O garoto só gemeu em agonia.
Andrei o jogou contra uma parede, pressionando-o, e o segurou pelo rosto.
— Olha só pra você… tão fraco.
Atingiu mais um soco, dessa vez no rosto de Hiro. E, mais uma vez, o garoto quase foi ao chão, mas Andrei o segurou. Sangue escorria pelos lábios do garoto.
— Tão fraco. É uma perda de tempo! E não vai deixar? Hã? Acha que tem poder pra deixar ou não alguma coisa?
Dessa vez, ele afundou uma joelhada no abdômen de Hiro. E finalmente deixou que o garoto deslizasse pela parede e caísse no chão.
Ele caiu com o rosto no piso frio. Sua língua estava cortada. Sentia o gosto de sangue. O abdome latejava.
Mas quando aquele homem passou por ele, indo em direção ao quarto, onde as amigas de Renato estavam, ele nem pensou duas vezes. Sabia apenas que deveria parar aquele invasor.
E, usando a mão esquerda, que era a mais próxima de Andrei, Hiro segurou o calcanhar do homem.
— Não vou… — a respiração estava irregular — deixar.

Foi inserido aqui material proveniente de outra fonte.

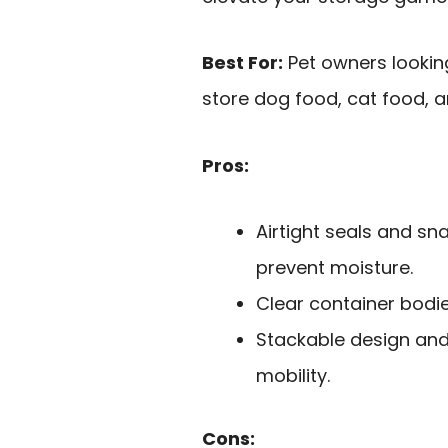
Best For:
Pet owners looking
store dog food, cat food, a
Pros:
Airtight seals and sn
prevent moisture.
Clear container bodie
Stackable design and
mobility.
Cons:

Logo após terminar de falar, sangue saiu de sua boca.
Andrei sorriu. E, com um movimento rápido, passou a outra perna, posicionando-a atrás do cotovelo de Hiro. E girou o corpo.
Um som de “créc” pôde ser ouvido.
O braço de Hiro virou para o lado contrário, e ficou parecendo um v.
— Haaaaaaaarg! — o garoto gritou. Seu braço tinha sido quebrado.
Em sequência, Andrei chutou o rosto de Hiro, e a força do golpe fez o garoto girar.
Ele viu o teto. Sua nuca tocava o chão frio.
O rosto estava dormente. O braço doía mais do que tudo o que ele já tinha sentido. Era uma dor infernal.
Andrei sorriu e se virou, para ir até os quartos.
— Espere! — disse Hiro.
— O quê? — Andrei olhou completamente incrédulo para Hiro. — Mas… por quê?
O garoto tentava se levantar. Meio cambaleante; as pernas trêmulas mal poderiam sustentá-lo. Os músculos do abdome, num tipo de cãibra, se contraiam de forma dolorosa e indiscriminada.
— O Renato é meu amigo! — tossiu, e engasgou com o próprio sangue na garganta. — Eu prometi pra ele que cuidaria delas! Já disse! Já disse… que não vou deixar!